MR: Quindi chi si occupa di comicità e di commedia quale suolo ha? Cosa e dove può seminare?
AP: Io credo che prima di tutto ci sia sempre uno strato profondo, perché tutto questo è la superficie. La commedia profonda è quella che ti fa ridere ma ti fa anche capire delle cose in più: di te, di quelli che ti circondano, di tutti gli esseri umani. È un po’ il motivo per cui è nata in fondo, come la tragedia. La buona commedia è quella che sa gestire anche i fatti tragici della vita, assorbe, entra nella vita. Quella roba lì i politici ancora non la sanno fare. È ancora roba nostra.
MR: Un esercizio molto più complicato, in effetti...
AP: Siamo più lenti eh, perché arare il terreno è più faticoso che zampettarci sopra cogliendo rose. Quando però qualcuno di noi riesce a tirar fuori qualche commedia di valore allora ti accorgi che la differenza è grande. La commedia di valore è qualcosa che resta e in qualche modo diventa universale. Ancora adesso stiamo ridendo di Aristofane, o vediamo le commedie all’italiana, quelle belle delle prime ondate, con un misto di divertimento e di realizzazione del fatto che quelli siamo noi. È un lavoro che possiamo continuare a fare, che facciamo, e che alcuni di noi fanno molto bene.
MR: Trovi sia in salute oggi la commedia italiana?
AP: Quando c’è una crisi commedia e teatro tornano fondamentali. È indomita diciamo, e credo si cominci a capire che ce n’è bisogno, di commedia e commedianti. Sarò ottimista, non so. Serve anche che i commedianti capiscano bene che cosa vogliono fare. Però sì, diciamo che si percepisce quanto ancora sia necessaria, quando fatta bene ovviamente. Poi, la commedia che tira fuori il titolo divertente di tanto in tanto, quella non sta tanto bene. Quella nuova che reagisce alla realtà, quella sta bene.
MR: Sei già intervenuto a Radio GAMeC. Questa volta cosa farai?

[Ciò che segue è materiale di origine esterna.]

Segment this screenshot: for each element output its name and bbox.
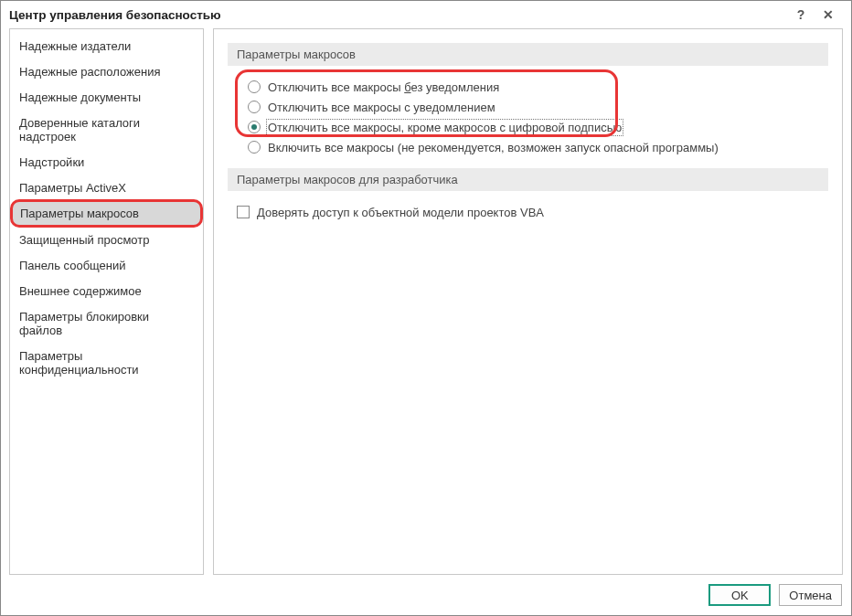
- radio-label: Включить все макросы (не рекомендуется, …: [268, 141, 719, 154]
- sidebar-item-file-block[interactable]: Параметры блокировки файлов: [10, 303, 203, 343]
- checkbox-label: Доверять доступ к объектной модели проек…: [257, 206, 544, 219]
- ok-button[interactable]: OK: [708, 584, 771, 606]
- checkbox-trust-vba-access[interactable]: Доверять доступ к объектной модели проек…: [237, 202, 828, 222]
- sidebar-item-protected-view[interactable]: Защищенный просмотр: [10, 227, 203, 252]
- section-header-macro-settings: Параметры макросов: [228, 43, 828, 66]
- radio-disable-no-notify[interactable]: Отключить все макросы без уведомления: [248, 77, 828, 97]
- sidebar-item-trusted-addin-catalogs[interactable]: Доверенные каталоги надстроек: [10, 110, 203, 149]
- help-button[interactable]: ?: [787, 7, 815, 22]
- sidebar-item-message-bar[interactable]: Панель сообщений: [10, 252, 203, 278]
- radio-icon: [248, 121, 261, 133]
- sidebar: Надежные издатели Надежные расположения …: [9, 28, 204, 575]
- radio-disable-except-signed[interactable]: Отключить все макросы, кроме макросов с …: [248, 117, 828, 137]
- radio-label: Отключить все макросы с уведомлением: [268, 101, 495, 114]
- section-header-developer-macro: Параметры макросов для разработчика: [228, 168, 828, 191]
- sidebar-item-trusted-locations[interactable]: Надежные расположения: [10, 58, 203, 84]
- radio-label: Отключить все макросы без уведомления: [268, 80, 499, 94]
- radio-disable-with-notify[interactable]: Отключить все макросы с уведомлением: [248, 97, 828, 117]
- trust-center-dialog: Центр управления безопасностью ? ✕ Надеж…: [0, 0, 852, 616]
- sidebar-item-activex[interactable]: Параметры ActiveX: [10, 175, 203, 200]
- titlebar: Центр управления безопасностью ? ✕: [1, 1, 851, 28]
- macro-settings-radio-group: Отключить все макросы без уведомления От…: [248, 77, 828, 157]
- content-area: Надежные издатели Надежные расположения …: [1, 28, 851, 575]
- radio-icon: [248, 101, 261, 113]
- footer: OK Отмена: [1, 575, 851, 615]
- radio-icon: [248, 80, 261, 93]
- sidebar-item-macro-settings[interactable]: Параметры макросов: [10, 199, 203, 228]
- radio-enable-all[interactable]: Включить все макросы (не рекомендуется, …: [248, 137, 828, 157]
- developer-checkbox-group: Доверять доступ к объектной модели проек…: [237, 202, 828, 222]
- sidebar-item-privacy[interactable]: Параметры конфиденциальности: [10, 343, 203, 382]
- radio-icon: [248, 141, 261, 154]
- checkbox-icon: [237, 206, 250, 218]
- sidebar-item-trusted-publishers[interactable]: Надежные издатели: [10, 33, 203, 58]
- cancel-button[interactable]: Отмена: [779, 584, 842, 606]
- dialog-title: Центр управления безопасностью: [9, 8, 787, 22]
- sidebar-item-addins[interactable]: Надстройки: [10, 149, 203, 175]
- radio-label: Отключить все макросы, кроме макросов с …: [268, 121, 622, 134]
- sidebar-item-trusted-documents[interactable]: Надежные документы: [10, 84, 203, 110]
- main-panel: Параметры макросов Отключить все макросы…: [213, 28, 843, 575]
- close-button[interactable]: ✕: [815, 7, 842, 22]
- sidebar-item-external-content[interactable]: Внешнее содержимое: [10, 278, 203, 303]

AP: Porto un pezzettino dell’Iliade che, per questo mio senso di appartenenza di cui parlavamo prima, vivo come se fosse il mio quartiere. Per me Ilio dalle belle mura è il mio quartiere. La porto vicino a casa ma resta quello che secondo me è il regalo più bello che ci hanno fatto gli antichi: il senso di come gli uomini sono fragili, teneri, esposti a ogni soffiata di vento, ma proprio per questo diventano meravigliosi, sublimi, soprattutto quando stanno assieme, quando sono uniti, quando si vogliono bene, quando lavorano assieme, si proteggono, combattono, nonostante la disparità di mezzi rispetto al destino. Questa è la cosa che più mi riempie il cuore quando la racconto.